AH: In the hypothetical scenario of needing a replacement in case of injury, 10-day contracts are actually 5-figure sums so it’s mildly hyperbolic to suggest Del Negro would have to lace up his kicks to fill in for depth (and by mildly hyperbolic, I mean incredibly hyperbolic).
And I’m sorry, are we operating under the proposition that the Clippers will ever repeatedly go deep into the luxury tax? As Arnovitz and co. like to say, “I reject the premise.” Suggesting that Gomes had to be amnestied today in order to prevent future repeater tax concerns and then say that the Clippers don’t have years to waste because Chris Paul is in his prime has got to violate some sort of laws of contradiction (if such things exist).
If anything, the smart play would be to exceed the tax this year and next, when the penalties are still mild, to acquire everything the Clippers need. And once the harsher restrictions take effect, transition to a San Antonio model of hunting for bargains to surround the major cost players.
And that’s exactly the problem: How are the Clippers supposed to acquire a viable player without sending out a rotation player at this point? Gomes could have returned a player making up to $6m and it would have left ~$4m to fill out benchwarmer spots before hitting the hard cap. Now the Clippers will likely avoid the tax – in a year when it isn’t punitive – and have hamstrung themselves in being able to procure an impact player.

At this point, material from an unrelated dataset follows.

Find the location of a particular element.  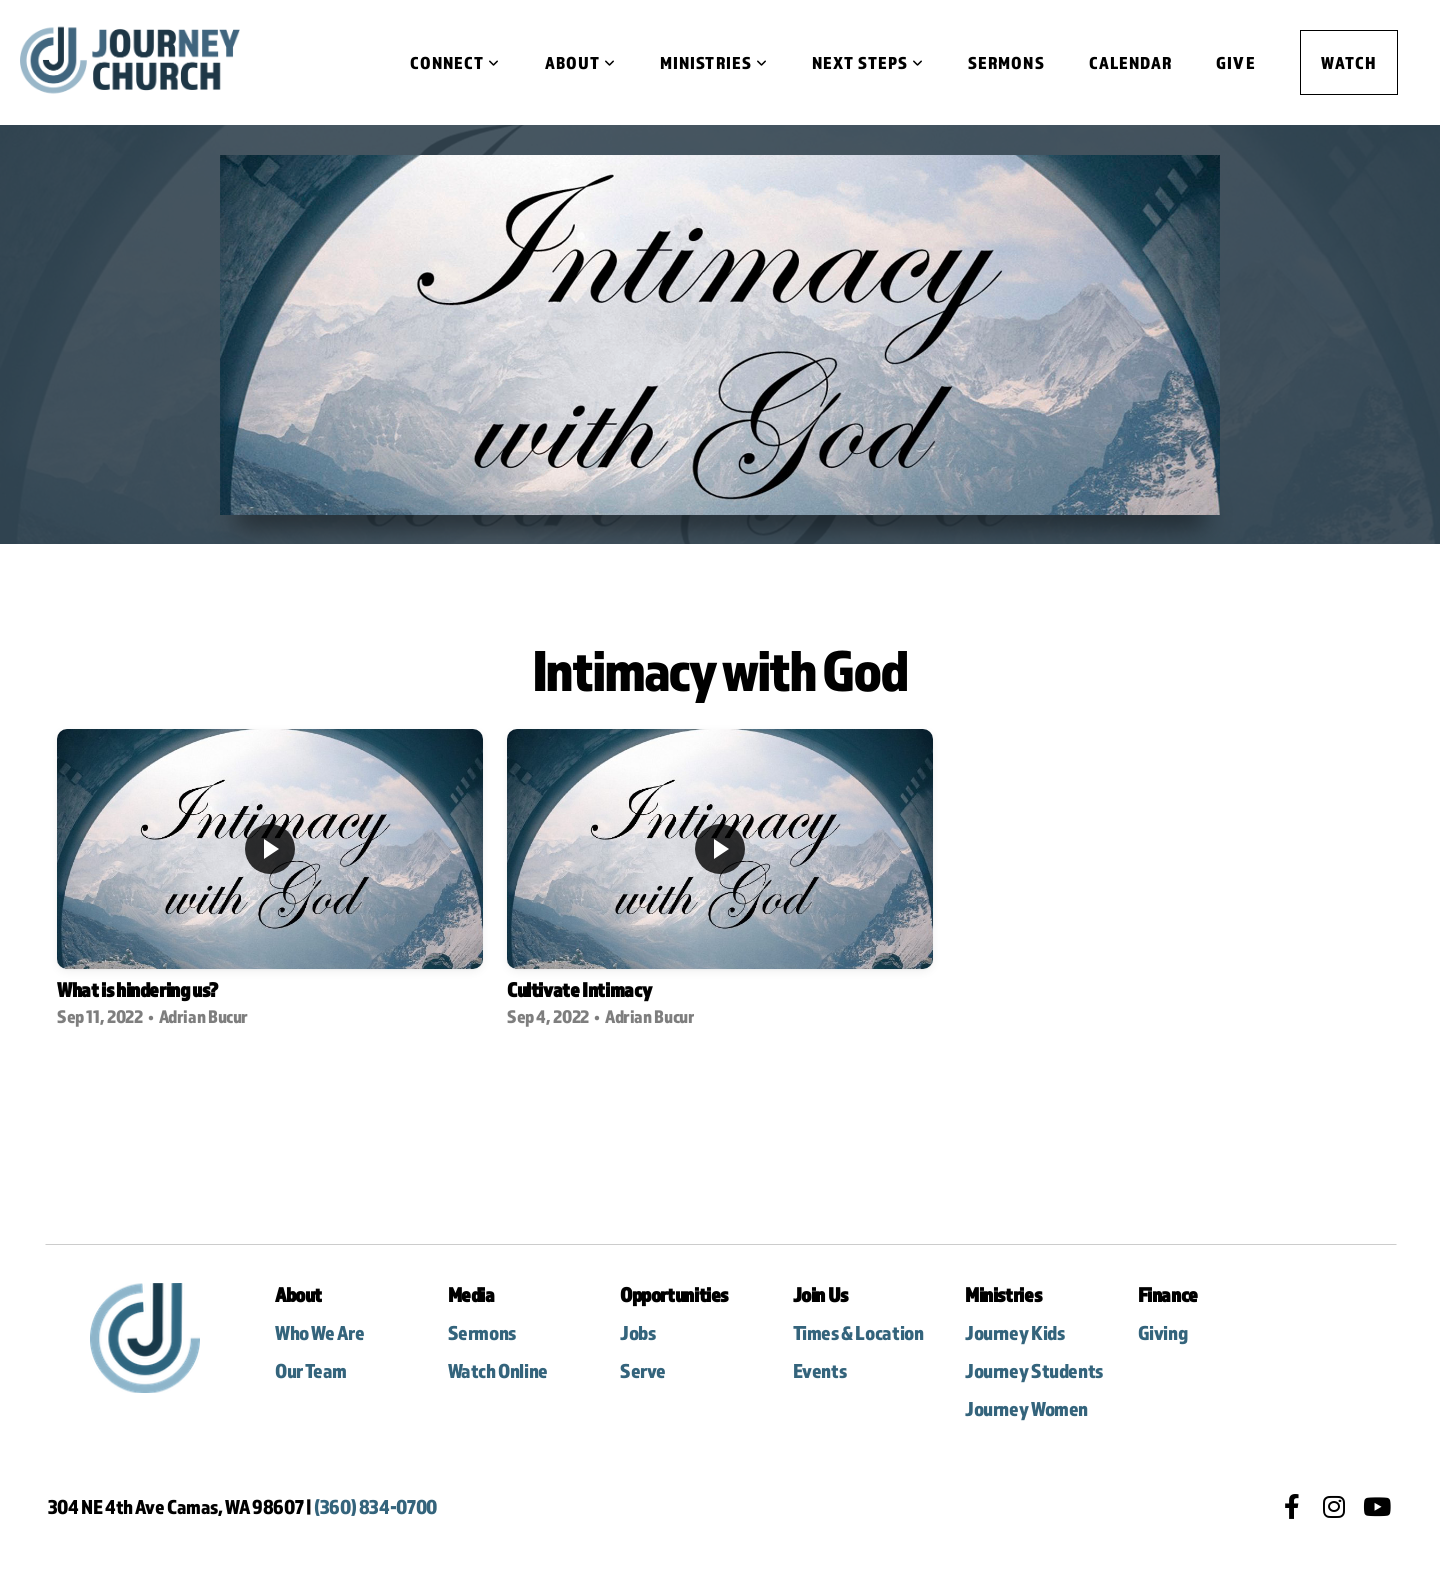 Events is located at coordinates (820, 1370).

But (and here’s a big “but” so let me emphasize it)… BUT, like you said earlier, if Sterling is willing to throw away $4m in a legitimate basketball move, I’m reluctant to blast it as a bad thing. I would have never, ever, NEVER thought the Clippers would use the amnesty clause. It sends such a strong signal that the organization is serious about winning and will sacrifice money to do it. I may disagree with the efficiency of the move, but the message it shouts to players, media and the league is deafening.
MS: The crux of our disagreement is whether or not the Clippers will have difficulty staying under the luxury tax threshold in the future. If I was unconcerned with their ability do this, then I really wouldn’t have any issues keeping Gomes on the roster in hopes of pulling off a big trade deadline deal. And we didn’t even cover such an action’s implications for long-term success. This will not be the last time Clipper Nation hears from us on this exact topic.
What we can take from this discussion is that Sterling’s willingness to use his one-time amnesty is shocking. More important than it’s immediate effects though, waiving Gomes via amnesty is the bat signal for a culture change that has already attracted some of the NBA’s most respected veterans.